La vera ferita politica è quella inferta alla Cgil

di STEFANO FOLLI

      L a tragedia di un uomo solo, Marco Biagi, si rinnova ed è ancora l’occasione per una frattura drammatica delle forze politiche. Uno scoop giornalistico ha dimostrato quello che molti temevano: l’unità del Paese contro il terrorismo è spesso solo una facciata, dietro la quale si gioca una partita violenta e cupa, fatta di colpi bassi e di propaganda. La conseguenza degli eventi delle ultime ore è che la Cgil e il suo segretario sono in grave difficoltà. Le «accuse dall’oltretomba», come le definiva ieri sera un dispaccio della France Presse, hanno l’effetto di «destabilizz are» il vertice della Cgil. Quale che sia il grado di solidarietà che l’intera sinistra italiana si è affrettata a offrire a Sergio Cofferati, il danno c’è ed è grande. Qualcuno tenta di gettare «fango» sul sindacato, come dice Rutelli? Qualcuno ha ordito un «indegno attacco», secondo le parole di D’Alema? Qualcuno che agisce «dall’interno delle istituzioni», come afferma Guido Calvi, legale del sindacato?
      Sono domande legittime, a cui dovranno dare risposta – si spera – le inchieste in corso. Ma dal punto di vista politico è stato proprio Cofferati a vedere più e meglio dei suoi difensori d’ufficio i rischi che la pubblicazione delle lettere comportano per la Cgil. Rischi tutt’altro che attenuati dalla liturgia della «solidarietà». Tanto che Cofferati ha preferito difendersi da solo. E lo ha fatto in modo pacato e determinato, senza nascondersi dietro un dito.
      C onsapevole che il nocciolo del problema e la minaccia di «delegittimazione» risiedono in particolare in una lettera. Quella indirizzata da Biagi al direttore generale della Confindustria, Parisi: «Non vorrei che le minacce di Cofferati (riferitemi da persona assolutamente attendibile) nei miei confronti venissero strumentalizzate da qualche criminale».

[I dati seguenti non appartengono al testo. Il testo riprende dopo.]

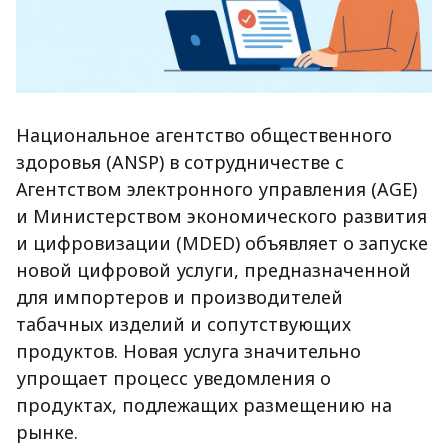
Национальное агентство общественного
здоровья (ANSP) в сотрудничестве с
Агентством электронного управления (AGE)
и Министерством экономического развития
и цифровизации (MDED) объявляет о запуске
новой цифровой услуги, предназначенной
для импортеров и производителей
табачных изделий и сопутствующих
продуктов. Новая услуга значительно
упрощает процесс уведомления о
продуктах, подлежащих размещению на
рынке.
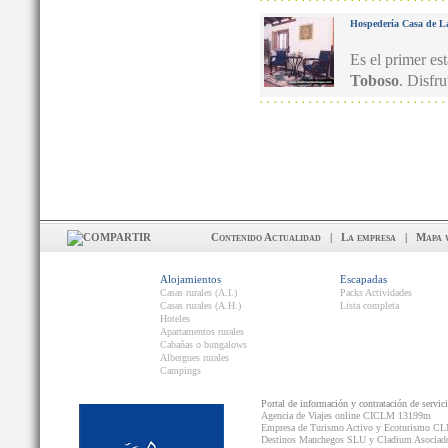
Hospedería Casa de L
Es el primer es
Toboso
. Disfru
Contenido Actualidad
|
La empresa
|
Mapa 
Alojamientos
Escapadas
Casas rurales (A.I.)
Packs Actividades
Casas rurales (A.H.)
Lista completa
Hoteles
Apartamentos rurales
Cabañas o bungalows
Albergues rurales
Campings
Portal de información y contratación de servic
Agencia de Viajes online CICLM 13199m
Empresa de Turismo Activo y Ecoturismo C
Destinos Manchegos SLU y Cladium Asocia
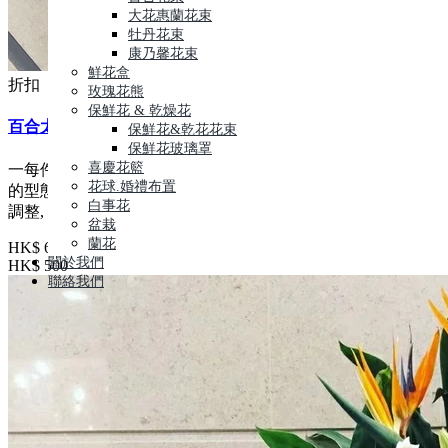
大花惠蘭花束
牡丹花束
康乃馨花束
鮮花盒
折扣
玫瑰花熊
保鮮花 & 乾燥花
百合太陽菊特式襯花
保鮮花&乾花花束
保鮮花玻璃罩
喜慶花籃
一每件花藝品由人手製作,鮮花材屬自然產物,每枝都有其獨特
花球.婚禮布置
的型態,及顏色的差異, 襯花及葉亦會受季節及市場供貨而有所
白事花
調整, 所以圖片僅作參考
盆栽
蘭花
HK$ 600
關於我們
HK$ 500
聯絡我們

      Appena due righe. Ma così imbarazzanti che qualcuno le ha cancellate dal testo pubblicato sulla rivista della sinistra bolognese
      Zero in condotta ; mentre Repubblica ha avuto lo scrupolo di ripristinare il testo completo. Adesso il direttore della rivista, esponente di Rifondazione, ha spiegato che il colpetto di spugna aveva lo scopo di non distogliere l’attenzione del pubblico dal vero bersaglio dell’operazione: la mancata scorta di polizia al professore poi assassinato; il suo disperato quanto inutile appello alle autorità politiche e amministrative.

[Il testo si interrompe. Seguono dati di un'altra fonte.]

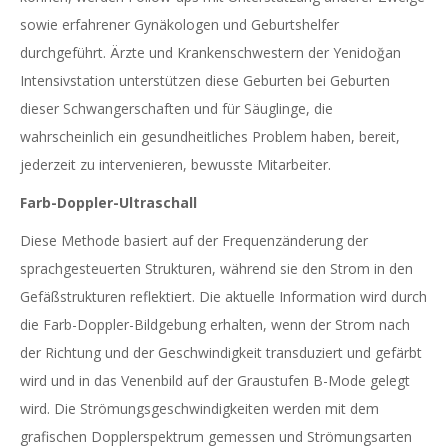
sowie erfahrener Gynäkologen und Geburtshelfer
durchgeführt. Ärzte und Krankenschwestern der Yenidoğan
Intensivstation unterstützen diese Geburten bei Geburten
dieser Schwangerschaften und für Säuglinge, die
wahrscheinlich ein gesundheitliches Problem haben, bereit,
jederzeit zu intervenieren, bewusste Mitarbeiter.
Farb-Doppler-Ultraschall
Diese Methode basiert auf der Frequenzänderung der
sprachgesteuerten Strukturen, während sie den Strom in den
Gefäßstrukturen reflektiert. Die aktuelle Information wird durch
die Farb-Doppler-Bildgebung erhalten, wenn der Strom nach
der Richtung und der Geschwindigkeit transduziert und gefärbt
wird und in das Venenbild auf der Graustufen B-Mode gelegt
wird. Die Strömungsgeschwindigkeiten werden mit dem
grafischen Dopplerspektrum gemessen und Strömungsarten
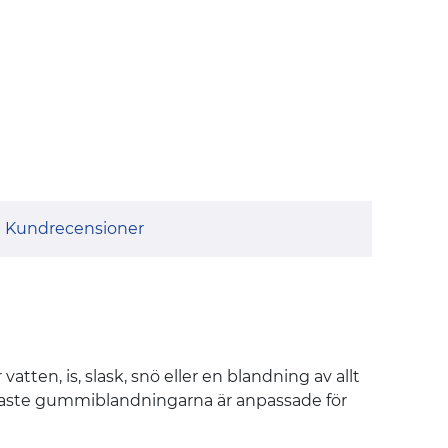
Kundrecensioner
atten, is, slask, snö eller en blandning av allt
senaste gummiblandningarna är anpassade för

      Si tratta senza dubbio dell’altro aspetto della tragedia, eppure in qualche modo l’episodio era conosciuto ed era stato già motivo di polemiche. E’ comprensibile che tutti i gruppi dell’opposizione abbiano sottolineato con enfasi questo punto e cerchino adesso di rimettere sotto accusa il governo per le sue omissioni, come era avvenuto all’indomani dell’omicidio. Ma la novità delle lettere di Biagi è un’altra: quella che
      Zero in condotta ha cercato di occultare e che svela l’angoscia, il pensiero del riformista Biagi incalzato dalla Cgil.

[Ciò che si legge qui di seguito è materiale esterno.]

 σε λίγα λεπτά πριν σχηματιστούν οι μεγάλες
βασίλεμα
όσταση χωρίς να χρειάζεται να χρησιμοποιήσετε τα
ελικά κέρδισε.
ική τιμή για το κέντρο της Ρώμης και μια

      Q uesta novità Cofferati l’ha ben capita. A pochi giorni dal suo addio al sindacato; a pochissimi giorni, a meno di colpi di scena, dalla firma separata di Cisl e Uil sull’articolo 18; sullo sfondo delle divisioni interne ai Ds circa il giudizio sul ruolo della Cgil… le coincidenze potrebbero essere casuali, ma lasciano pensare. Di certo, Cofferati ha reagito con serietà ed efficacia. Ha replicato nel merito delle accuse di Biagi per proteggere se stesso, ma soprattutto il suo sindacato. Il cui isolamento rischia di accentuarsi, mentre l’abbraccio di Bertinotti finisce per spingere la Cgil più a sinistra, ne consolida l’anima intransigente.
      Ovvio che il centrodestra chieda di «abbassare i toni» e di non giocare allo sfascio del sindacato (Fini): nel momento in cui la nave è già nella tempesta, non c’è bisogno di aprire un’altra falla. Ma dietro questa prudenza un po’ sospetta, c’è chi (Bondi) chiede senz’altro a Cofferati di fare «un esame di coscienza». Se il governo Berlusconi dovrà rispondere della mancata scorta al professore, la vera ferita politica è quella inferta alla Cgil.